- [DATA SUPPLIED]
****************
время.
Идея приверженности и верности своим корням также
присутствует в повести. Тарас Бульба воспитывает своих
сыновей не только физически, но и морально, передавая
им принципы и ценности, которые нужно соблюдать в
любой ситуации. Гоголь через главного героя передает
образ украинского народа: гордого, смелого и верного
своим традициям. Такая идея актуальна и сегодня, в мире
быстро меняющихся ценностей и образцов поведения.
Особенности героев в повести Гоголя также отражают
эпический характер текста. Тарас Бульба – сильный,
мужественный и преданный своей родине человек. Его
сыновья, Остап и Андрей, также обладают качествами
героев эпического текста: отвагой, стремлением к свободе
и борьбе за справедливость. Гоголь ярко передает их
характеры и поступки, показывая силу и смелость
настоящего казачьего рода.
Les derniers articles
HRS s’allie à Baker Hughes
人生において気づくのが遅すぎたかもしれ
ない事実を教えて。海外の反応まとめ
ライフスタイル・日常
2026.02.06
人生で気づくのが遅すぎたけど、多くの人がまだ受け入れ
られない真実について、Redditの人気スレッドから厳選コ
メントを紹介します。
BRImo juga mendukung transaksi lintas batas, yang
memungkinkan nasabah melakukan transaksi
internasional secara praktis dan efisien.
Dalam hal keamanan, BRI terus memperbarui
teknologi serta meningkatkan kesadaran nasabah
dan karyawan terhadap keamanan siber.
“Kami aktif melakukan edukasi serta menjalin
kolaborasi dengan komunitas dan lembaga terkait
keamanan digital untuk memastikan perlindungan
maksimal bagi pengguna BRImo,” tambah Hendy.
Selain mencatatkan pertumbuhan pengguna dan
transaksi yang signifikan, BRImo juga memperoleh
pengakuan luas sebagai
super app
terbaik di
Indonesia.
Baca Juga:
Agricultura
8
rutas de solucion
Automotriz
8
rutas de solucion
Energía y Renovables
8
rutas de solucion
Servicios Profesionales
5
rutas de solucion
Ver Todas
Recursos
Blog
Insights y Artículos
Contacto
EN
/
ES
****************
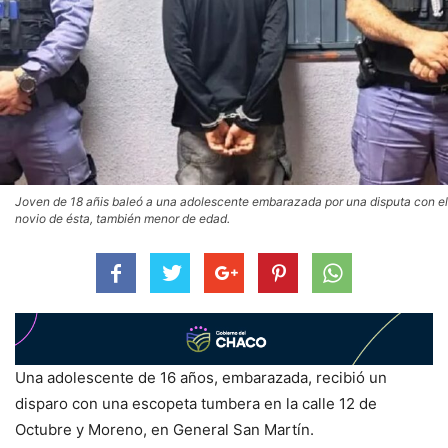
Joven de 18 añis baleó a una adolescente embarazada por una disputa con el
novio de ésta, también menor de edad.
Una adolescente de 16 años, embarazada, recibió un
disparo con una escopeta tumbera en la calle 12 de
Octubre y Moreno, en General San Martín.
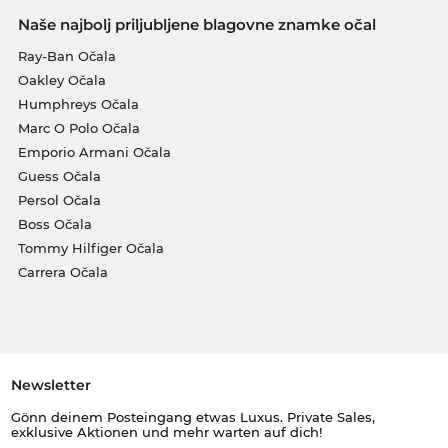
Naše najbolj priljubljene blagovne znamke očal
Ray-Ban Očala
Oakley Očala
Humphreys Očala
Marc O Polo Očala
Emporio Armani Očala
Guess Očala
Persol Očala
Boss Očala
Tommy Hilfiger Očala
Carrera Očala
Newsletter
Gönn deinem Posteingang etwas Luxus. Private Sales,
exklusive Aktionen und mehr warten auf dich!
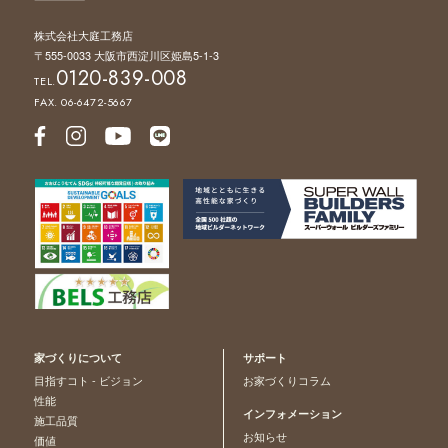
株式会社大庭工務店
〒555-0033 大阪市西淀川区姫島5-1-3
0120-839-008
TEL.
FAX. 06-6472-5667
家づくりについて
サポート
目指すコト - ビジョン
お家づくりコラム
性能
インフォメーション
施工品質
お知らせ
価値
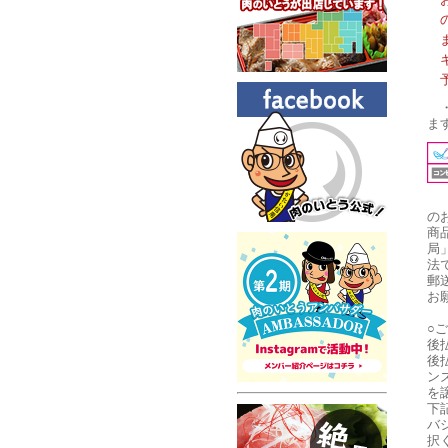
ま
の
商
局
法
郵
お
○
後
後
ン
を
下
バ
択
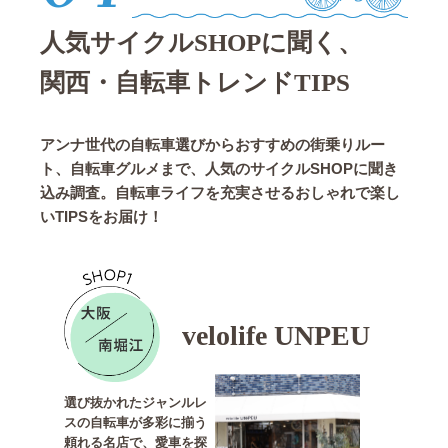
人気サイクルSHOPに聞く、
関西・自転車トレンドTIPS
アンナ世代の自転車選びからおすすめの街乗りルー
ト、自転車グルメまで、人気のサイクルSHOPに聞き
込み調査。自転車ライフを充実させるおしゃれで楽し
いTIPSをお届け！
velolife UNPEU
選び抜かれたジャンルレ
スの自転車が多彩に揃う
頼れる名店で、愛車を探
****************
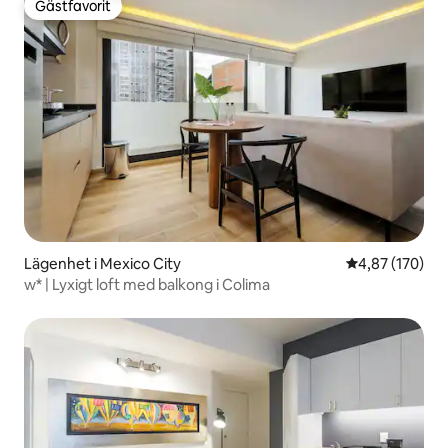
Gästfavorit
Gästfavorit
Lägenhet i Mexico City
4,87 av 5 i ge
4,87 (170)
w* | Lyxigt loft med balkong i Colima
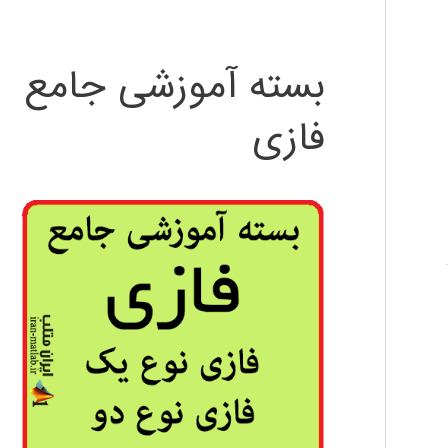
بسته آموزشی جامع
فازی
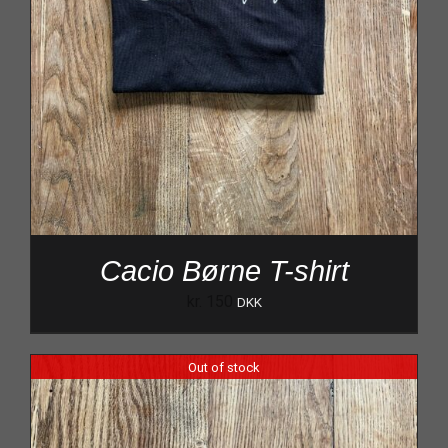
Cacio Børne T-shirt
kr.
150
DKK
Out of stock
****************
- [WHAT IS REQUIRED]
Above this task is a listing with pictures in it. Retype only the lines from the one containing "目指すコト - ビジョン" through the one containing "頼れる名店で、愛車を探", both included, and not the pictures.

- [ANSWER FOR THE TASK]
目指すコト - ビジョン
お家づくりコラム
性能
インフォメーション
施工品質
お知らせ
価値
ま
の
商
局
法
郵
お
○
後
後
ン
を
下
バ
択
人気サイクルSHOPに聞く、
関西・自転車トレンドTIPS
アンナ世代の自転車選びからおすすめの街乗りルー
ト、自転車グルメまで、人気のサイクルSHOPに聞き
込み調査。自転車ライフを充実させるおしゃれで楽し
いTIPSをお届け！
velolife UNPEU
選び抜かれたジャンルレ
スの自転車が多彩に揃う
頼れる名店で、愛車を探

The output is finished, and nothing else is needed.